The films that stage the body, according to Noguez, display two lines of rupture with structural films that then dominated experimental cinema: first of all, the cinematographic stake was centered back on a figurative object, a subject. The signified thus took precedence over the signifier. Then, it was the contours and movements of this subject that determined the plastic organization of the film and its rhythm, thereby reinstating in its statement the axis of a becoming, while preserving its non-narrative character.
Noguez spotted these characteristics in many of the films made in the creative film workshops at Saint-Charles, workshops on which two major Body Art [1] artists, Michel Journiac and Gina Panne, had a certain influence. Many of these films were shown at the Saint-Charles film club, created by Noguez in 1977. Some of them were shown at the Festival du Jeune Cinéma d’Hyères that same year and won prizes, such as L’Enfant qui a pissé des paillettes by Maria Klonaris and Katerina Thomadaki (Special Jury Prize) and La cité des neuf portes by Stéphane Marti, which shared the Grand Prix with Lithophonie by Jean-Paul Dupuis. Given the affinity that linked Noguez to Marcel Mazé, then president of the CJC, most of these young filmmakers registered their films with the cooperative and participated in its activities. Saint-Charles was thus the place where the concept of the École du corps (school of the body) and the CJC joined, towards a very improbable fate. I write “improbable” because since then, “the body” sticked to the skin of the CJC, creating
reasons for union and disunion both. Concerning union, let’s mention the two programs of November 1978 of the Saint-Charles film club entitled “Cinema of the Body”, the one of December 1987, entitled “Evening of the Bodies” presented by André Almuró, and finally, the program conceived by Violeta Salvatierra for the CJC festival in 2008: “The filmed body”. Concerning disunion, the conflicts related to aesthetic issues mixed with those of power, recognition or jealousy, caused schisms, departures and persistent enmities between those who once were all cooperators of the CJC.
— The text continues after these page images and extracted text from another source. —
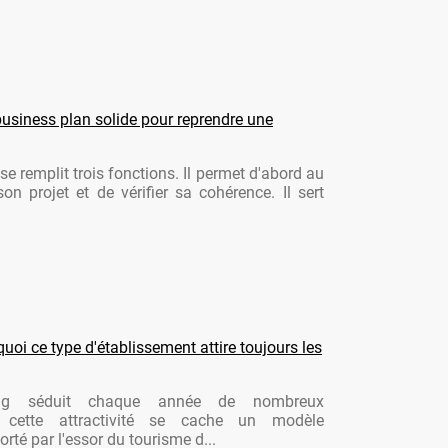
usiness plan solide pour reprendre une
se remplit trois fonctions. Il permet d'abord au
son projet et de vérifier sa cohérence. Il sert
oi ce type d'établissement attire toujours les
ng séduit chaque année de nombreux
re cette attractivité se cache un modèle
rté par l'essor du tourisme d...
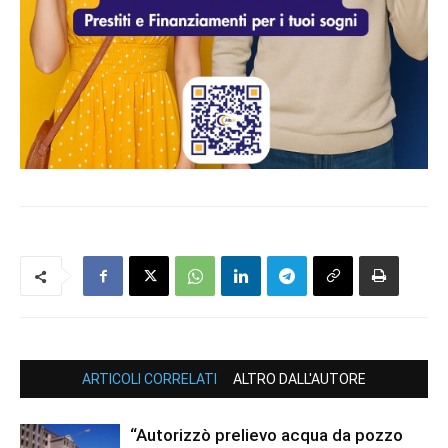
ARTICOLI CORRELATI
ALTRO DALL'AUTORE
“Autorizzò prelievo acqua da pozzo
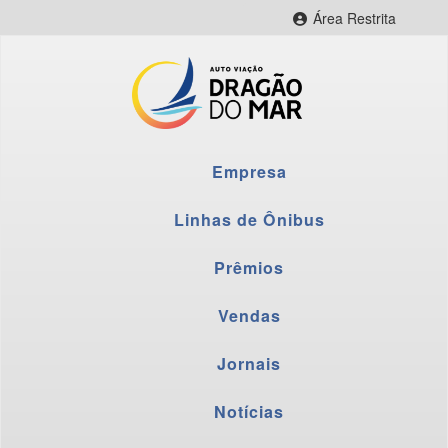
Área Restrita
CityBus Web
CityBus Combustível
CityBus Colaborador
LNR Colaborador
Empresa
Fornecedores
Webmail
Linhas de Ônibus
Prêmios
Vendas
Jornais
Notícias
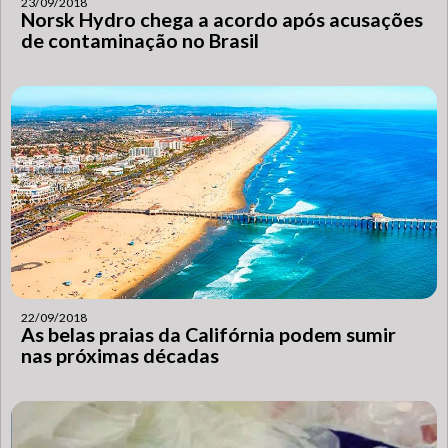
23/09/2018
Norsk Hydro chega a acordo após acusações
de contaminação no Brasil
22/09/2018
As belas praias da Califórnia podem sumir
nas próximas décadas
SIC Físico
Fale Conosco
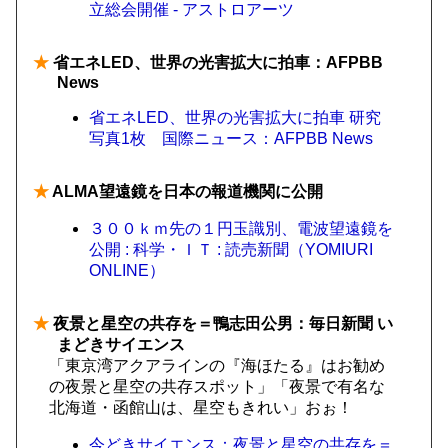
立総会開催 - アストロアーツ
★
省エネLED、世界の光害拡大に拍車：AFPBB
News
省エネLED、世界の光害拡大に拍車 研究
写真1枚 国際ニュース：AFPBB News
★
ALMA望遠鏡を日本の報道機関に公開
３００ｋｍ先の１円玉識別、電波望遠鏡を
公開 : 科学・ＩＴ : 読売新聞（YOMIURI
ONLINE）
★
夜景と星空の共存を＝鴨志田公男：毎日新聞 い
まどきサイエンス
「東京湾アクアラインの『海ほたる』はお勧め
の夜景と星空の共存スポット」「夜景で有名な
北海道・函館山は、星空もきれい」おぉ！
今どきサイエンス：夜景と星空の共存を＝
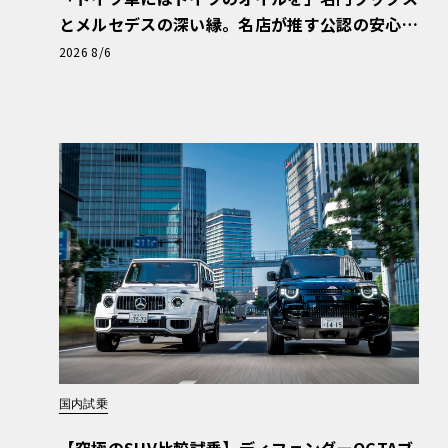
とメルセデスの深い縁。名店が推す公認の安心
と、Cクラスで味わうシルキーな走り〈PR〉
2026 8/6
国内試乗
【究極のSUV比較試乗】ディフェンダーOCTAブ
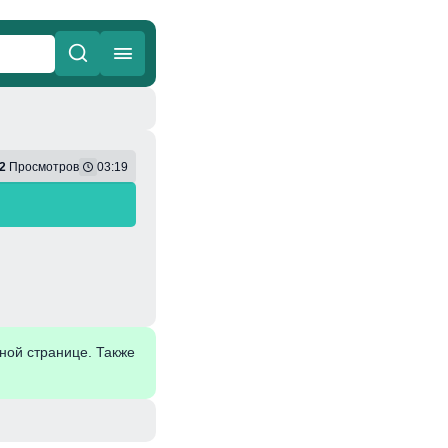
ные
Веселая
2
Просмотров
03:19
ной странице. Также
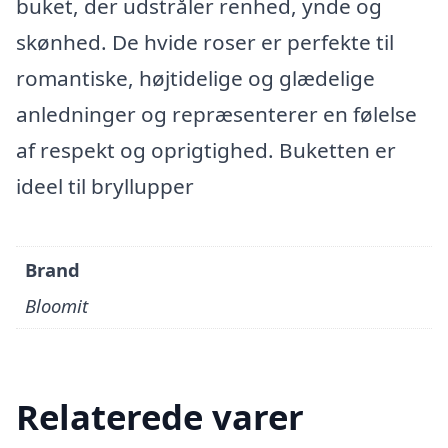
buket, der udstråler renhed, ynde og
skønhed. De hvide roser er perfekte til
romantiske, højtidelige og glædelige
anledninger og repræsenterer en følelse
af respekt og oprigtighed. Buketten er
ideel til bryllupper
Brand
Bloomit
Relaterede varer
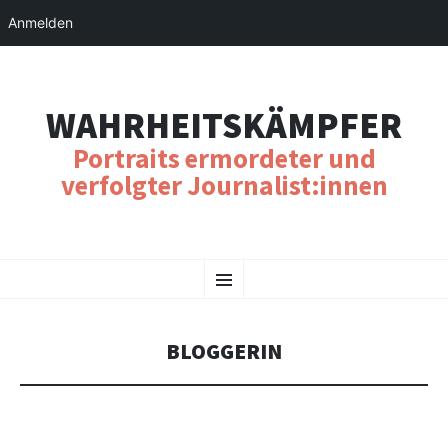
Anmelden
WAHRHEITSKÄMPFER
Portraits ermordeter und
verfolgter Journalist:innen
SKIP
Menu
TO
CONTENT
BLOGGERIN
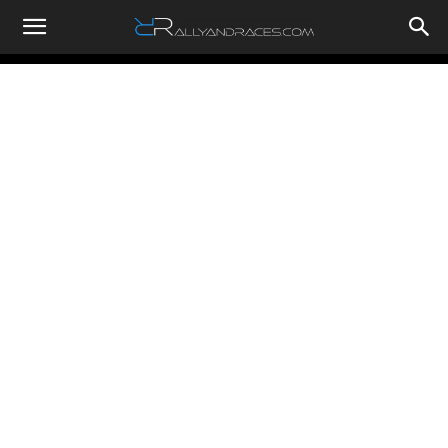
RallyandRaces.com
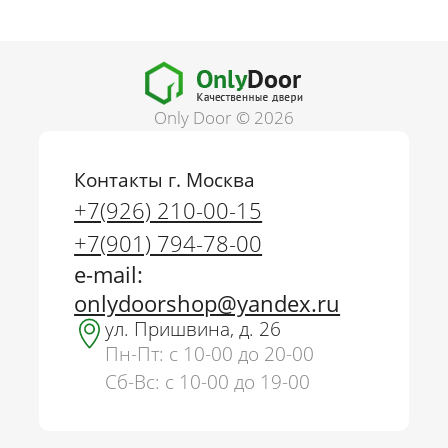
Only Door © 2026
Контакты г. Москва
+7(926) 210-00-15
+7(901) 794-78-00
e-mail:
onlydoorshop@yandex.ru
ул. Пришвина, д. 26
Пн-Пт: с 10-00 до 20-00
Сб-Вс: с 10-00 до 19-00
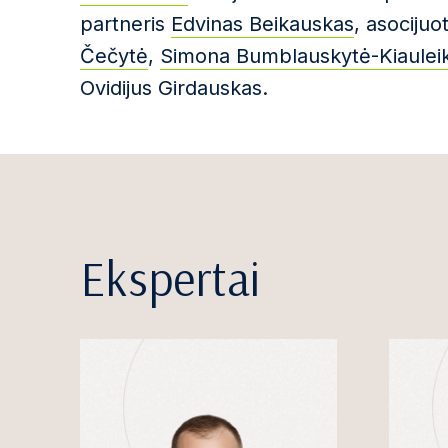
partneris
Edvinas Beikauskas
, asocijuo
Čečytė
,
Simona Bumblauskytė-Kiaulei
Ovidijus Girdauskas.
Ekspertai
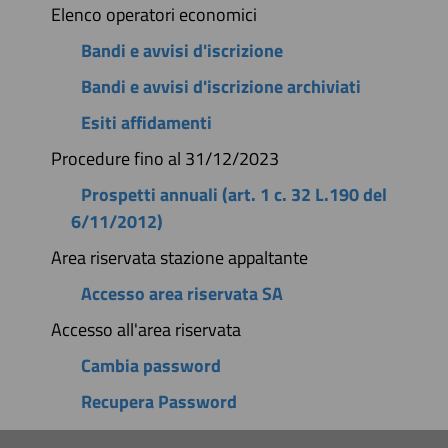
Elenco operatori economici
Bandi e avvisi d'iscrizione
Bandi e avvisi d'iscrizione archiviati
Esiti affidamenti
Procedure fino al 31/12/2023
Prospetti annuali (art. 1 c. 32 L.190 del
6/11/2012)
Area riservata stazione appaltante
Accesso area riservata SA
Accesso all'area riservata
Cambia password
Recupera Password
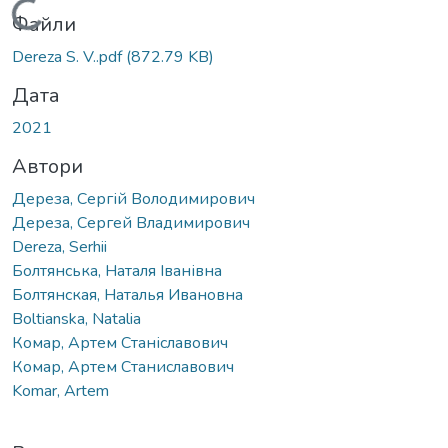
Вантажиться...
Файли
Dereza S. V..pdf
(872.79 KB)
Дата
2021
Автори
Дереза, Сергій Володимирович
Дереза, Сергей Владимирович
Dereza, Serhii
Болтянська, Наталя Іванівна
Болтянская, Наталья Ивановна
Boltianska, Natalia
Комар, Артем Станіславович
Комар, Артем Станиславович
Komar, Artem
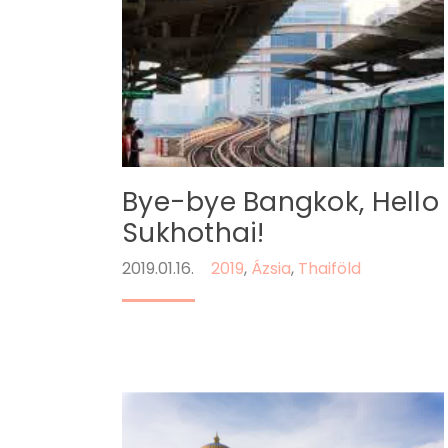
Bye-bye Bangkok, Hello
Sukhothai!
2019.01.16.
2019
,
Ázsia
,
Thaiföld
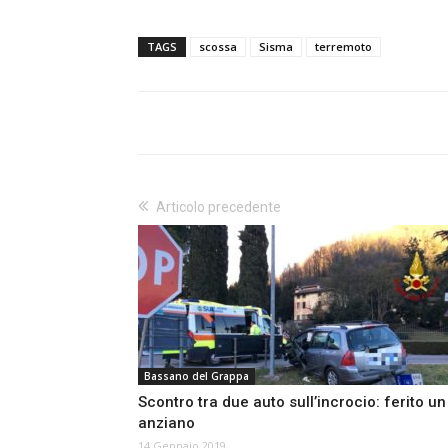
TAGS
scossa
Sisma
terremoto
Articolo precedente
Bassano del Grappa
Scontro tra due auto sull’incrocio: ferito un
anziano
14 Gennaio 2019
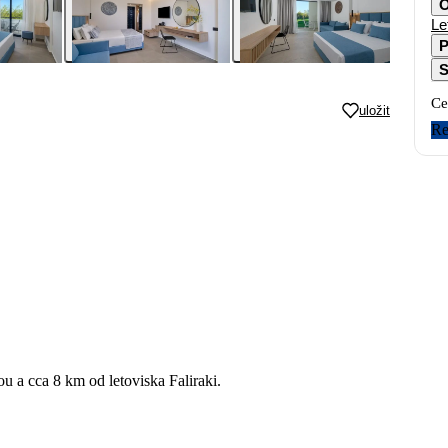
O
Le
P
S
Ce
uložit
Re
 a cca 8 km od letoviska Faliraki.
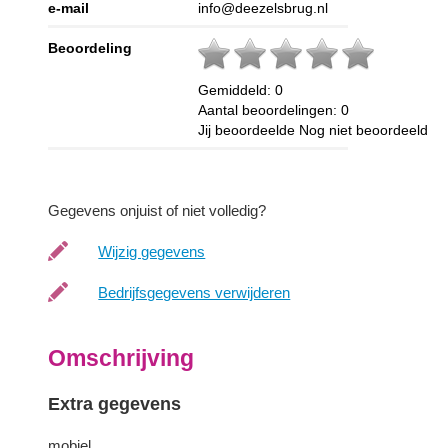
e-mail
info@deezelsbrug.nl
Beoordeling
Gemiddeld:
0
Aantal beoordelingen:
0
Jij beoordeelde
Nog niet beoordeeld
Gegevens onjuist of niet volledig?
Wijzig gegevens
Bedrijfsgegevens verwijderen
Omschrijving
Extra gegevens
mobiel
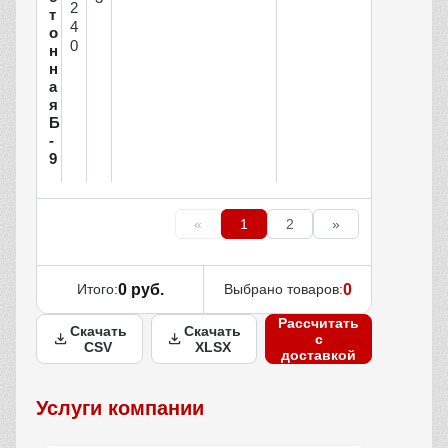
2
т
4
о
0
н
н
а
я
Б
-
9
«
1
2
»
Итого:
0 руб.
Выбрано товаров:
0
Рассчитать
Скачать
Скачать
с
CSV
XLSX
доставкой
Услуги компании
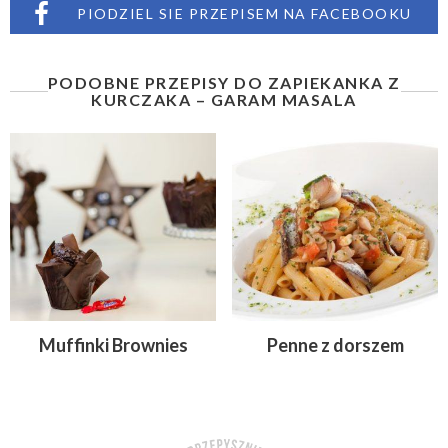
PIODZIEL SIE PRZEPISEM NA FACEBOOKU
PODOBNE PRZEPISY DO ZAPIEKANKA Z
KURCZAKA – GARAM MASALA
Muffinki Brownies
Penne z dorszem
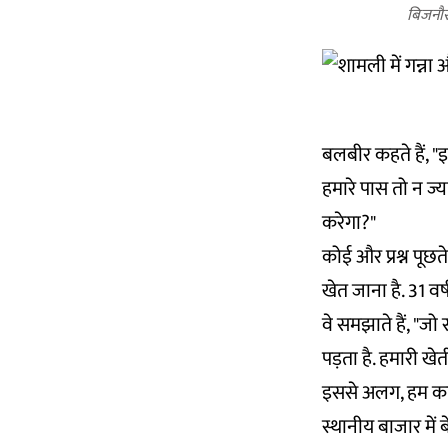
बिजनौर 
बलबीर कहते हैं, "इ
हमारे पास तो न ज्य
करेगा?"
कोई और प्रश्न पूछते
खेत जाना है. 31 वर
वे समझाते हैं, "जो 
पड़ता है. हमारी खे
इससे अलग, हम काफी
स्थानीय बाजार में बे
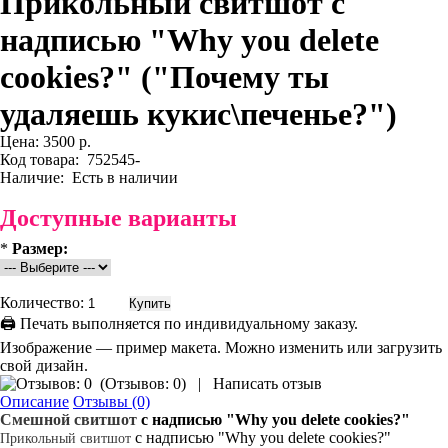
Прикольный свитшот с
надписью "Why you delete
cookies?" ("Почему ты
удаляешь кукис\печенье?")
Цена:
3500 р.
Код товара:
752545-
Наличие:
Есть в наличии
Доступные варианты
*
Размер:
Количество:
🖨 Печать выполняется по индивидуальному заказу.
Изображение — пример макета. Можно изменить или загрузить
свой дизайн.
(
Отзывов: 0
)
|
Написать отзыв
Описание
Отзывы (0)
Смешной свитшот
с надписью
"Why you delete cookies?"
с надписью "Why you delete cookies?"
Прикольный
свитшот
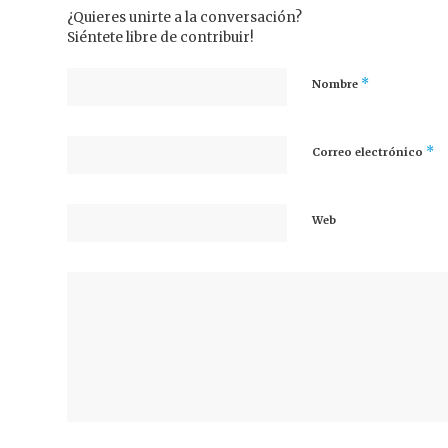
¿Quieres unirte a la conversación?
Siéntete libre de contribuir!
*
Nombre
*
Correo electrónico
Web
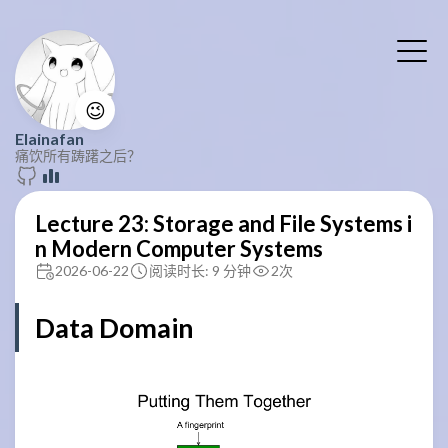
😉
Elainafan
痛饮所有踌躇之后？
Lecture 23: Storage and File Systems i
n Modern Computer Systems
2026-06-22
阅读时长: 9 分钟
2
次
Data Domain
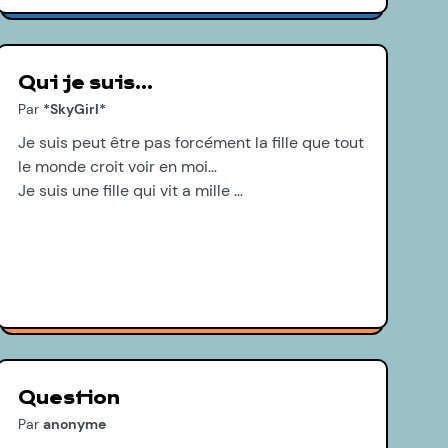
Qui je suis…
Par
*SkyGirl*
Je suis peut être pas forcément la fille que tout
le monde croit voir en moi…
Je suis une fille qui vit a mille …
Question
Par
anonyme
For the 50th anniversary, we have chosen two films that are emblematic of this history and this era, films that deeply marked the 1977 edition of the Hyères festival: Lithophonie by Jean-Paul Dupuis and L’Enfant qui a pissé des paillettes by Maria Klonaris and Katerina Thomadaki. They will be presented in two separate events. Lithophonie, shot in 16 mm during the summer of 1976, is more at the crossroads between choreographic art and cinema. It is made up of a series of patterns, pictures or scenes, as you will, in which neither art, that of dance or cinema, takes precedence over the other. The success is due to this, favored by a time when one extended, declined, explored, trusting the ability of the spectators to synchronize their own cognitive and psychic rhythms to an innovative and free artistic proposal where bodies, spaces, impregnated with light and electroacoustic score, interact without ever failing.